There is no risk to the banks in this effort. If the stock only trades up, the short position is covered when banks exercise what is known as an overallotment option, buying more shares from the newly public company at the IPO price. The banks don’t lose money, and the new public company makes more money when the overallotment is exercised.
In Facebook’s case, the stock managed to close less than 1% above its IPO price on May 18. After that day, however, it began to drop, which is when bankers were able to move in and cover their short positions at a profit.
As the results emerge from the recent string of Internet IPOs — from Facebook, to Zynga, Groupon and even LinkedIn — I can’t help but feel that the cynicism about the IPO process that already existed among investors will continue to grow. If so, it threatens to hurt the entire tech ecosystem. It was already hard enough to go public. If the IPO process gets shunned by investors for being rigged, companies are left with only the acquisition route. But with fewer options, companies will get sub-optimal exits.

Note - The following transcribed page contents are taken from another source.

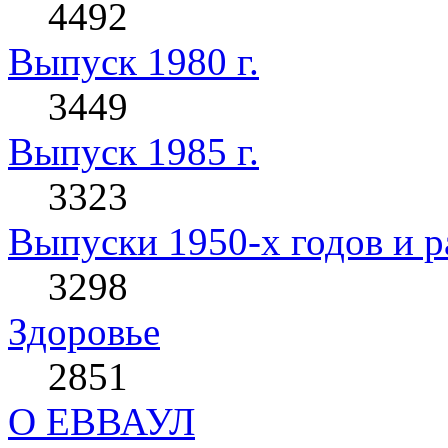
4492
Выпуск 1980 г.
3449
Выпуск 1985 г.
3323
Выпуски 1950-х годов и р
3298
Здоровье
2851
О ЕВВАУЛ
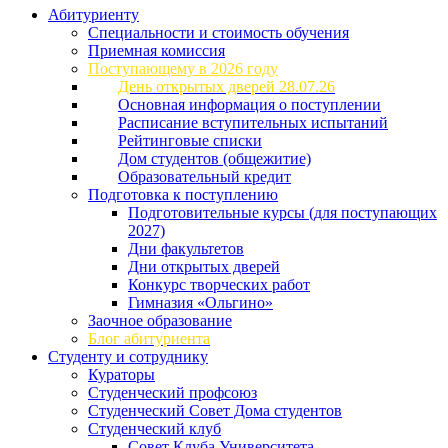
Абитуриенту
Специальности и стоимость обучения
Приемная комиссия
Поступающему в 2026 году
День открытых дверей 28.07.26
Основная информация о поступлении
Расписание вступительных испытаний
Рейтинговые списки
Дом студентов (общежитие)
Образовательный кредит
Подготовка к поступлению
Подготовительные курсы (для поступающих
2027)
Дни факультетов
Дни открытых дверей
Конкурс творческих работ
Гимназия «Ольгино»
Заочное образование
Блог абитуриента
Студенту и сотруднику
Кураторы
Студенческий профсоюз
Студенческий Совет Дома студентов
Студенческий клуб
Совет Клуба Университета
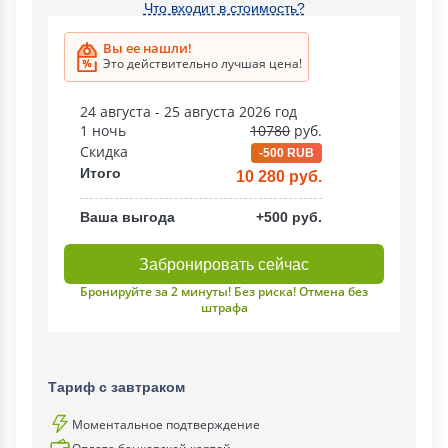
Что входит в стоимость?
Вы ее нашли!
Это действительно лучшая цена!
24 августа - 25 августа 2026 год
1 ночь
10780
руб.
Скидка
-500 RUB
Итого
10 280 руб.
Ваша выгода
+500 руб.
Забронировать сейчас
Бронируйте за 2 минуты! Без риска! Отмена без
штрафа
Тариф с завтраком
Моментальное подтверждение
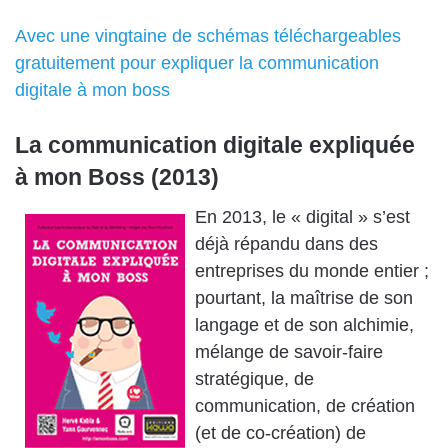
Avec une vingtaine de schémas téléchargeables
gratuitement pour expliquer la communication
digitale à mon boss
La communication digitale expliquée
à mon Boss (2013)
En 2013, le « digital » s’est
déjà répandu dans des
entreprises du monde entier ;
pourtant, la maîtrise de son
langage et de son alchimie,
mélange de savoir-faire
stratégique, de
communication, de création
(et de co-création) de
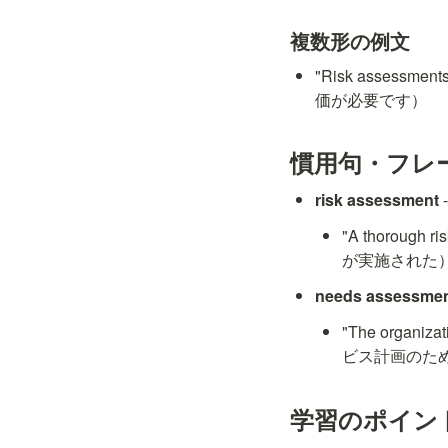
複数形の例文
"Risk assessmen
価が必要です）
慣用句・フレ
risk assessment
"A thorough
が実施された
needs assessme
"The organiz
ビス計画のた
学習のポイン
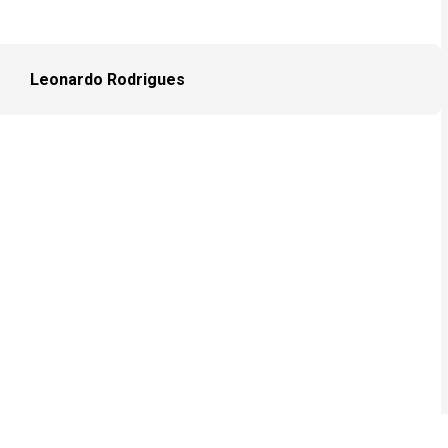
Leonardo Rodrigues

So maybe it’s time to pull out that other, more radical Open IPO process (otherwise known as the “Dutch Auction”) for another look. That’s the process that Google nobly pushed when it went public in 2004. The process forces the company to bargain more with the wider community of investors over the starting price. Granted, Google still recruited some big banks to manage the process. But it was a nod in a more democratic direction.
Had it been held more accountable to a larger group of investors (not just the big institutions), Facebook may not have bungled things so badly. So far, though, the big investment banks have disliked the Open IPO process for that very reason: It lessens their power. And IPO companies have been fearful of pissing off the big banks, because those banks owned the distribution channels to large institutional investors. But if the crowdfunding trend continues to gather steam, and if the right online technique can be found to engage institutional investors more efficiently (hell, most investors are already using the Web for investing; why can’t someone create a system that better bypasses the banks?), this could get interesting. We could see another big disruption in the finance space, which can only be a good thing.